Let exes be exes. Rebuild your peace of mind away from her.
Nope. That’s enough. Good night folks
She’s not taking her abuse trauma out on you. She reacted to YOUR verbal assault. Poor you. You can’t see past HER having been abused. Leave her alone, she’s been through enough bullshit without you adding to it.
Maybe you two shouldn’t get back together…
What’s the probability that you made the right decision when you divorced her the first time?
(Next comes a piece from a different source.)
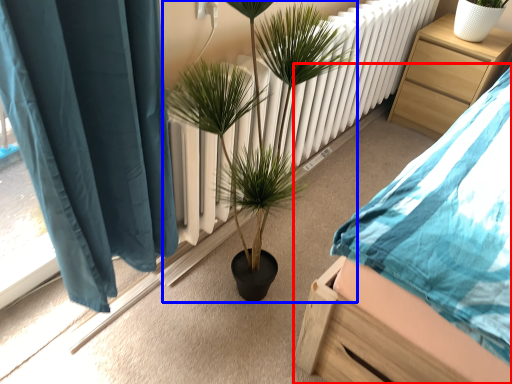 Question: Which object appears farthest to the camera in this image, bed (highlighted by a red box) or houseplant (highlighted by a blue box)?

Choices:
 (A) bed
 (B) houseplant

Answer: (B)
breh literally sees proof that his ex has been brutally abused and puts ‘i didn’t even get to finish having sex with her’ in the TLDR. go to hell bruh. and SHE needs therapy. jesus
You are insanely immature, it’s terrifying that you have a 4-year-old child. First of all, somebody’s initials carved into your body is not the mark of a healthy or happy relationship, sounds like her ex was pretty abusive. So you go from “oh I love this person so much I want to be with them the rest of my life” to “I can never be with you because you have a scar from abuse on your body”. Think about it dude, if this was a black eye or maybe pushed her through a window and she had to have stitches with you feel the same way? Cuz that’s what knife marks on somebody’s body is. Marks of abuse. You don’t care about her whatsoever you see her as property in your mad that someone has defaced your property. You are honestly not mature enough to be in a relationship with ANYBODY. And yes saying that somebody ruined your ex by abusing her makes you a pretty terrible fucking person. Hope nobody abuses your child, and “ruins” them for you. Or maybe your child is a boy so you will actually see them as a human. And then he will grow up to be the kind of person to call someone ruined because they were abuse. Just garbage. Please don’t get back with her, for her sake. Encourage her to get into therapy so she can figure out why she keeps choosing horrible men (yes you included in that. anyone who calls someone ruined because they were abuse is included in that) and she can find herself an actual good human being to be partners with who will see her as a human in an equal and not an object they think they own. Seriously you don’t care that she was abused, or how you guys getting back together could affect your kid or your family all you care about is “hOw CaN I EvEr HaVe sEx wItH hEr AgAiN nOw sHeS rUiNeD. All you can think about is your dick and it’s pathetic
If you write fake and incendiary articles on here.. at least learn to write in paragraphs or something please, dear god. I just lost several minutes of my life for no apparently good reason.
“Now she has all this abuse trauma she’s taking out on me.”
What do you mean taking out on you? You some some horrible things to her because you assumed something and verbally attacked her over it.
You sound like you still haven’t matured therefore you are not ready for a relationship. Let her go find someone that can be understanding and give her proper love.
>She started hitting me and throwing anything around her at me.
She assaulted you.
>She yelled at me that I was just using her for sex and I don’t love her and I’m just here to hurt her like everyone else.
She gaslit you.
>She is easily manipulated and an innocent soul.
>I went to drop them off and she suggested we watch a movie together as a family.
You’re the one who’s easily manipulated.She attacked you and you’re feeling sorry for her?
Get the hell out of there. You’re 25 and have a whole lot of life ahead of you. You don’t need this shit in it. Look after yourself and your kid.
Let someone else deal with her. She lured you to have feelings for her again while hiding the scars, which is manipulative. Also, she is abusive and has anger issues, so it’s better to get full custody of the child, as soon as possible.